As I was climbing back into my car after signing my son into dinosaur camp, a woman on foot called through my window, “Can you please let me through?” I wasn’t even sure what she meant at first, whether she wanted me to wait for her to walk in front of my car or whether she wanted me to pull out so she could walk where my car was. “Do you want me to pull out?” I asked, and from her exaggerated nod, I could see that yes, indeed, she did want me to pull out. Yesterday. And that she seemed to feel that I’d parked there just to thwart her.
So I quickly pulled out, my thoughts moving from mild surprise and “How can I help?” to annoyance. I’d been parked at the curb, not in a legal spot, but only because the camp staff was directing us to park there for pickup and dropoff. I wondered if she knew that, and if she had, why she had reacted with such apparent frustration. Did she really think I had deliberately tried to block her path? I thought of all these responses I could have made to explain my side of things, most of which, it must be said, were designed to make her feel bad. Dwelling on all this made me feel bad. And a little resentful.

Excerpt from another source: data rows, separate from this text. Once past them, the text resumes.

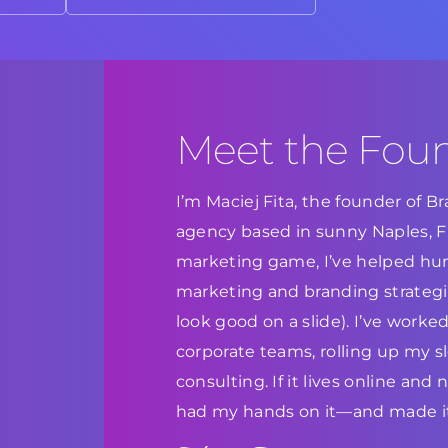
Meet the Fou
I’m Maciej Fita, the founder of 
agency based in sunny Naples, Flo
marketing game, I’ve helped hun
marketing and branding strategie
look good on a slide). I’ve work
corporate teams, rolling up my s
consulting. If it lives online and
had my hands on it—and made it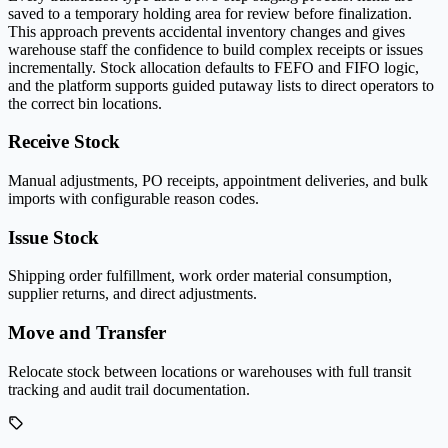
saved to a temporary holding area for review before finalization.
This approach prevents accidental inventory changes and gives
warehouse staff the confidence to build complex receipts or issues
incrementally. Stock allocation defaults to FEFO and FIFO logic,
and the platform supports guided putaway lists to direct operators to
the correct bin locations.
Receive Stock
Manual adjustments, PO receipts, appointment deliveries, and bulk
imports with configurable reason codes.
Issue Stock
Shipping order fulfillment, work order material consumption,
supplier returns, and direct adjustments.
Move and Transfer
Relocate stock between locations or warehouses with full transit
tracking and audit trail documentation.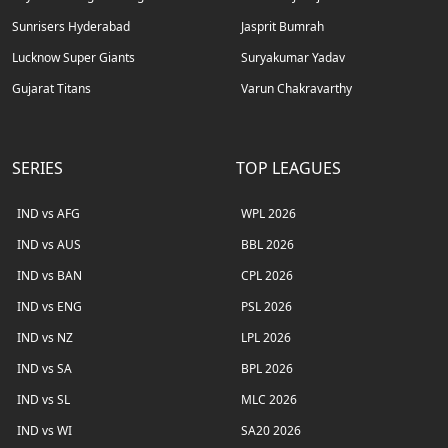
Sunrisers Hyderabad
Jasprit Bumrah
Lucknow Super Giants
Suryakumar Yadav
Gujarat Titans
Varun Chakravarthy
SERIES
TOP LEAGUES
IND vs AFG
WPL 2026
IND vs AUS
BBL 2026
IND vs BAN
CPL 2026
IND vs ENG
PSL 2026
IND vs NZ
LPL 2026
IND vs SA
BPL 2026
IND vs SL
MLC 2026
IND vs WI
SA20 2026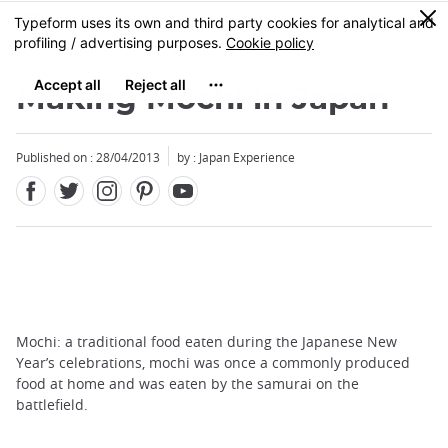
Facebook
Twitter
Instagram
Pinterest
Youtube
Skip
0
MENU
to
main
content
Making Mochi in Japan
Published on : 28/04/2013
by : Japan Experience
Mochi: a traditional food eaten during the Japanese New
Year’s celebrations, mochi was once a commonly produced
food at home and was eaten by the samurai on the
battlefield.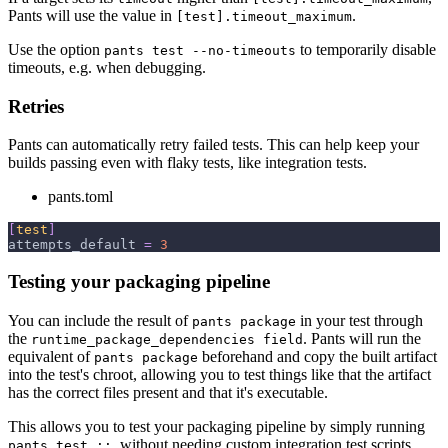
Pants will use the value in
.
[test].timeout_maximum
Use the option
to temporarily disable
pants test --no-timeouts
timeouts, e.g. when debugging.
Retries
Pants can automatically retry failed tests. This can help keep your
builds passing even with flaky tests, like integration tests.
pants.toml
[
test
]
attempts_default
=
3
Testing your packaging pipeline
You can include the result of
in your test through
pants package
the
. Pants will run the
runtime_package_dependencies field
equivalent of
beforehand and copy the built artifact
pants package
into the test's chroot, allowing you to test things like that the artifact
has the correct files present and that it's executable.
This allows you to test your packaging pipeline by simply running
, without needing custom integration test scripts.
pants test ::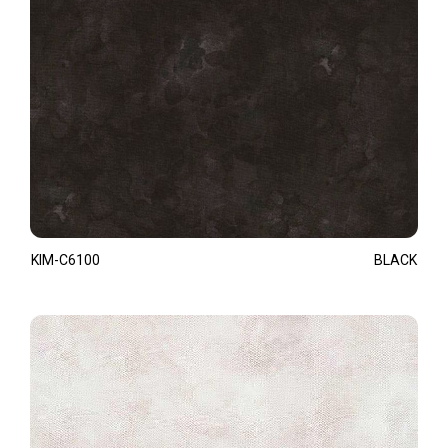
KIM-C6100
BLACK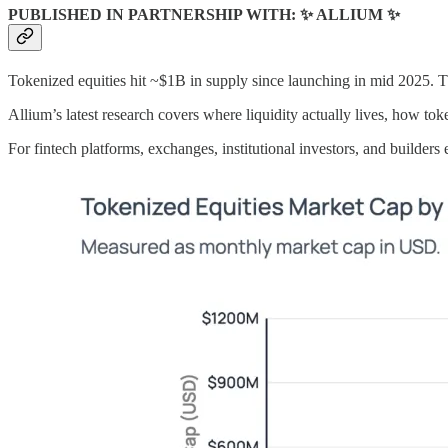
PUBLISHED IN PARTNERSHIP WITH: ✨ ALLIUM ✨
Tokenized equities hit ~$1B in supply since launching in mid 2025. Th
Allium’s latest research covers where liquidity actually lives, how to
For fintech platforms, exchanges, institutional investors, and builders 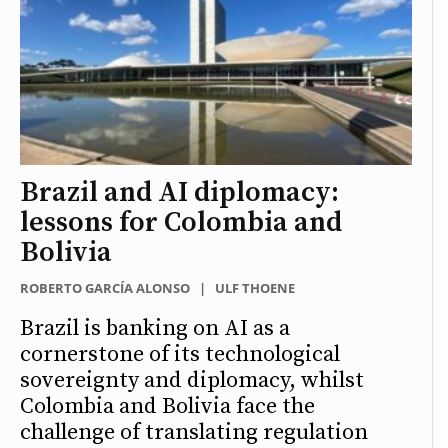
Brazil and AI diplomacy:
lessons for Colombia and
Bolivia
ROBERTO GARCÍA ALONSO
|
ULF THOENE
Brazil is banking on AI as a
cornerstone of its technological
sovereignty and diplomacy, whilst
Colombia and Bolivia face the
challenge of translating regulation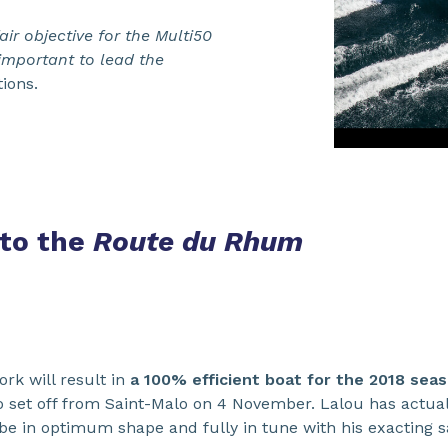
air objective for the Multi50
 important to lead the
ions.
 to the
Route du Rhum
ork will result in
a 100% efficient boat for the 2018 sea
o set off from Saint-Malo on 4 November. Lalou has actual
be in optimum shape and fully in tune with his exacting sa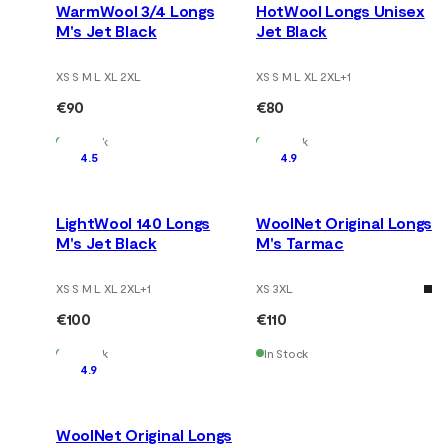
WarmWool 3/4 Longs
HotWool Longs Unisex
M's Jet Black
Jet Black
XS S M L XL 2XL
XS S M L XL 2XL
+
1
€90
€80
In Stock
In Stock
4.5
4.9
LightWool 140 Longs
WoolNet Original Longs
M's Jet Black
M's Tarmac
XS S M L XL 2XL
+
1
XS 3XL
€100
€110
In Stock
In Stock
4.9
WoolNet Original Longs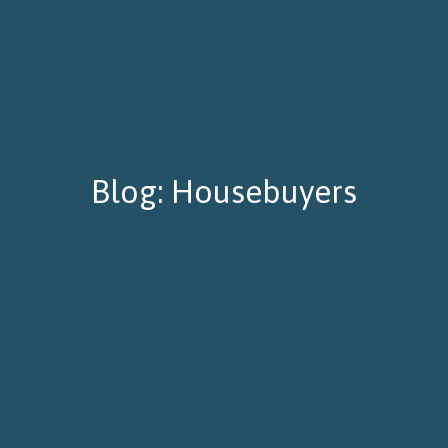
Blog: Housebuyers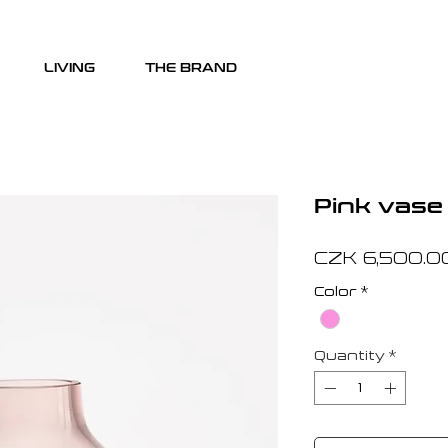
LIVING
THE BRAND
Pink vase
CZK 6,500.0
Color
*
Quantity
*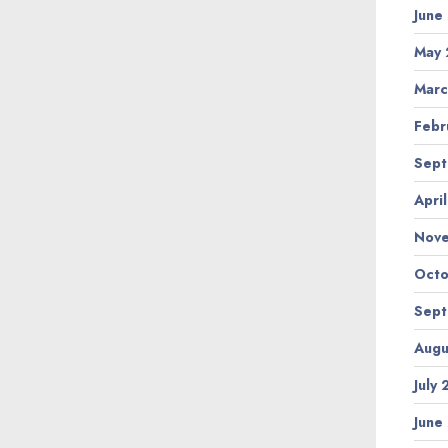
June
May 
Marc
Febr
Sept
Apri
Nov
Octo
Sept
Augu
July
June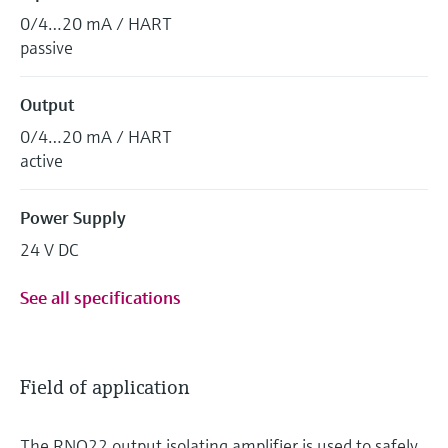
0/4…20 mA / HART
passive
Output
0/4…20 mA / HART
active
Power Supply
24 V DC
See all specifications
Field of application
The RNO22 output isolating amplifier is used to safely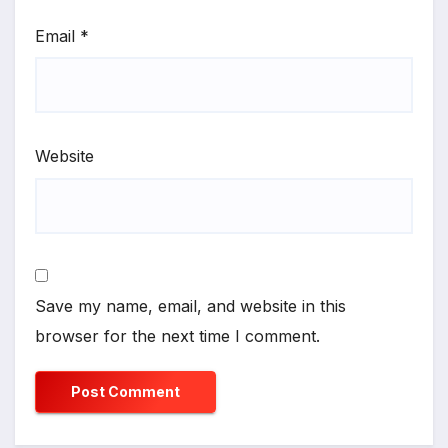
Email
*
Website
Save my name, email, and website in this
browser for the next time I comment.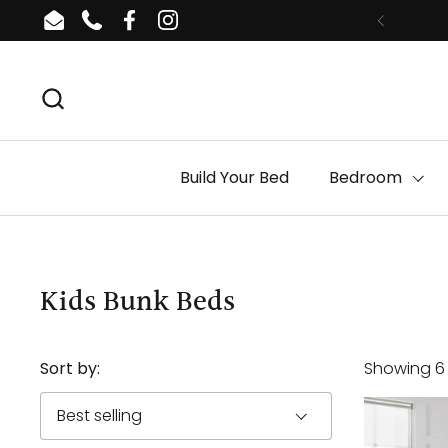
Skip to content
Email
Phone
Facebook
Instagram
Build Your Bed
Bedroom
Kids Bunk Beds
Sort by:
Showing 6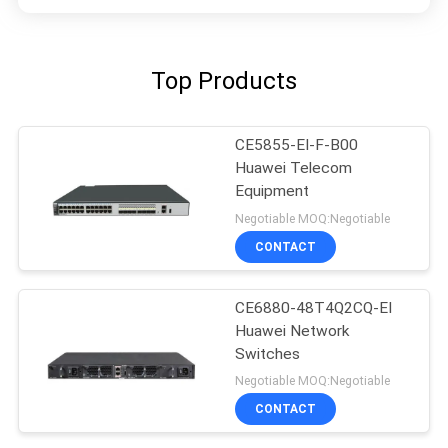
Top Products
CE5855-EI-F-B00
Huawei Telecom
Equipment
Negotiable MOQ:Negotiable
CONTACT
CE6880-48T4Q2CQ-EI
Huawei Network
Switches
Negotiable MOQ:Negotiable
CONTACT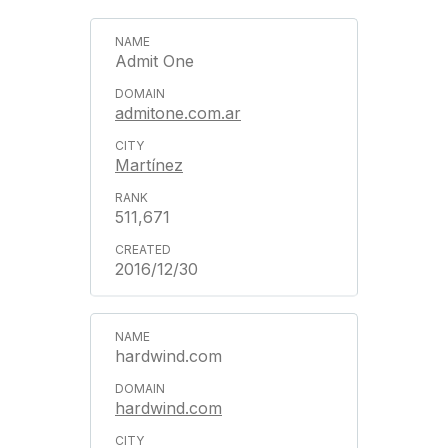
Admit One
admitone.com.ar
Martínez
511,671
2016/12/30
hardwind.com
hardwind.com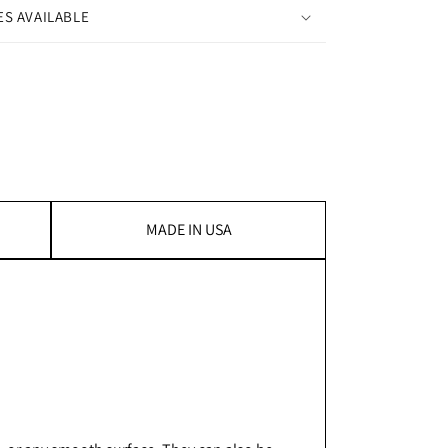
ES AVAILABLE
MADE IN USA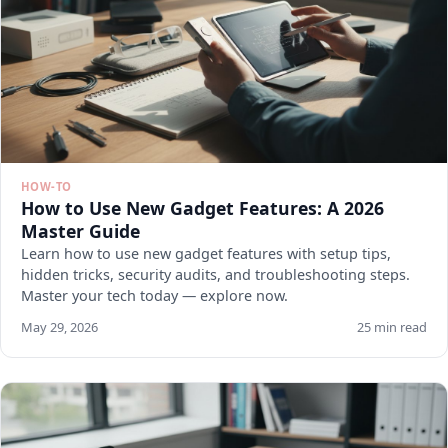
HOW-TO
How to Use New Gadget Features: A 2026
Master Guide
Learn how to use new gadget features with setup tips,
hidden tricks, security audits, and troubleshooting steps.
Master your tech today — explore now.
May 29, 2026
25 min read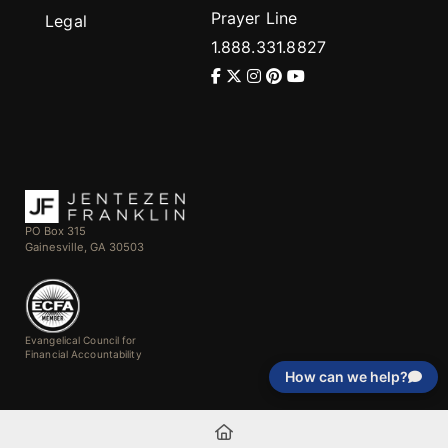
Prayer Line
Legal
1.888.331.8827
PO Box 315
Gainesville, GA 30503
Evangelical Council for
Financial Accountability
How can we help?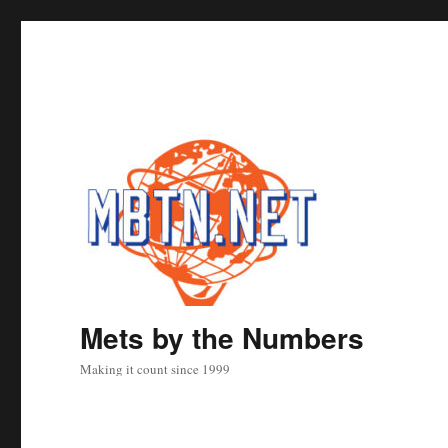
Mets by the Numbers
Making it count since 1999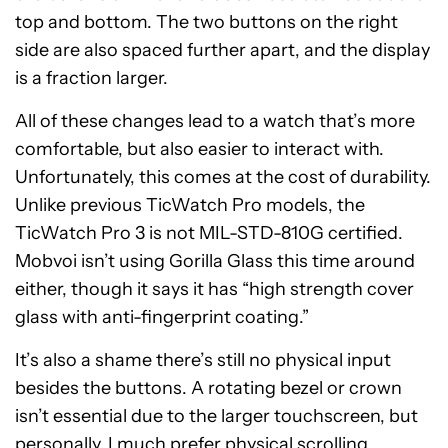
top and bottom. The two buttons on the right
side are also spaced further apart, and the display
is a fraction larger.
All of these changes lead to a watch that’s more
comfortable, but also easier to interact with.
Unfortunately, this comes at the cost of durability.
Unlike previous TicWatch Pro models, the
TicWatch Pro 3 is not MIL-STD-810G certified.
Mobvoi isn’t using Gorilla Glass this time around
either, though it says it has “high strength cover
glass with anti-fingerprint coating.”
It’s also a shame there’s still no physical input
besides the buttons. A rotating bezel or crown
isn’t essential due to the larger touchscreen, but
personally, I much prefer physical scrolling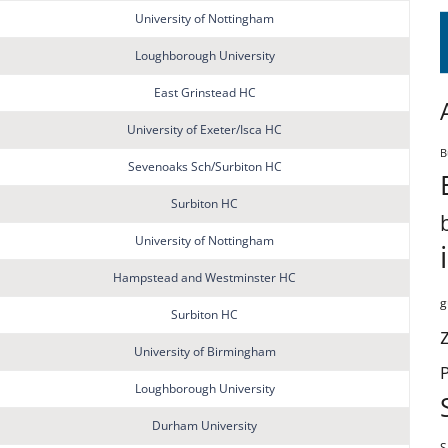
University of Nottingham
Loughborough University
East Grinstead HC
University of Exeter/Isca HC
B
Sevenoaks Sch/Surbiton HC
Surbiton HC
University of Nottingham
Hampstead and Westminster HC
g
Surbiton HC
University of Birmingham
Loughborough University
Durham University
S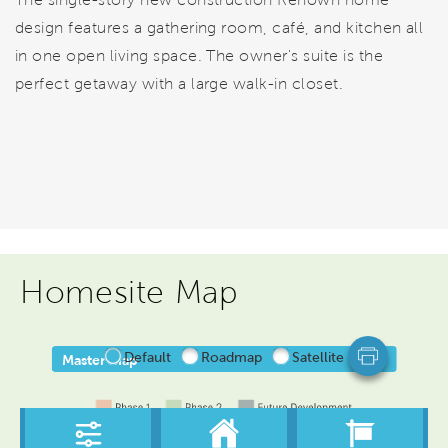
design features a gathering room, café, and kitchen all
in one open living space. The owner's suite is the
perfect getaway with a large walk-in closet.
Homesite Map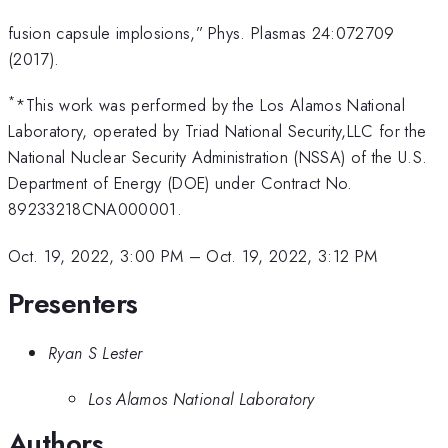
fusion capsule implosions,” Phys. Plasmas 24:072709
(2017).
*
*This work was performed by the Los Alamos National
Laboratory, operated by Triad National Security,LLC for the
National Nuclear Security Administration (NSSA) of the U.S.
Department of Energy (DOE) under Contract No.
89233218CNA000001.
Oct. 19, 2022, 3:00 PM
–
Oct. 19, 2022, 3:12 PM
Presenters
Ryan S Lester
Los Alamos National Laboratory
Authors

All the while I was reminding myself, This is no big deal. It is the opposite of a big deal. It is a teeny deal, completely insignificant. So why couldn’t I let it go? I turned on my phone’s playlist to distract myself with a song. A Christian song, even.
Yet still I dwelled.
I really hate this tendency of mine to obsess over even a tiny little slight. I’m a champion grudge-holder, a terrible quality to excel at. Of all the things from my day to choose to remember and hang on to and replay in my mind, why would I choose the negative ones? It reminds me a little of how my dog will obsessively remember the location of a half-eaten donut in the gutter. For three days I remember to keep her away from it, but on the fourth day she grabs it as soon as I forget to pull her away. And remembering that little wrong is probably just as good for me as that rancid donut is for her.
In the car that day, after I thought through different comebacks and found myself not at all distracted by the songs on my playlist, I finally remembered the ONE thing that works to help me let go of these little resentments. In fact, the only thing that has ever worked. Prayer.
So I prayed for that woman and the stressful day she’d probably had that might have frayed her temper a little bit. And all the bad feelings vanished. I had no more desire to argue with her, to make her see my way. I only felt sympathy for her, and even a genuine desire for her well-being.
Astonishing.
It’s no wonder Jesus asked us to pray for our enemies. In addition to the good such prayer might bring, it is undoubtedly beneficial for the one praying. Oh, it is hard to pray for a true enemy– so much harder than to pray for someone you feel has slighted or misjudged you in a small way. But perhaps that is why it is even more essential. By following Jesus’s advice, what would happen to our enemies? What would happen to us?
It’s worth thinking about. And certainly worth praying over.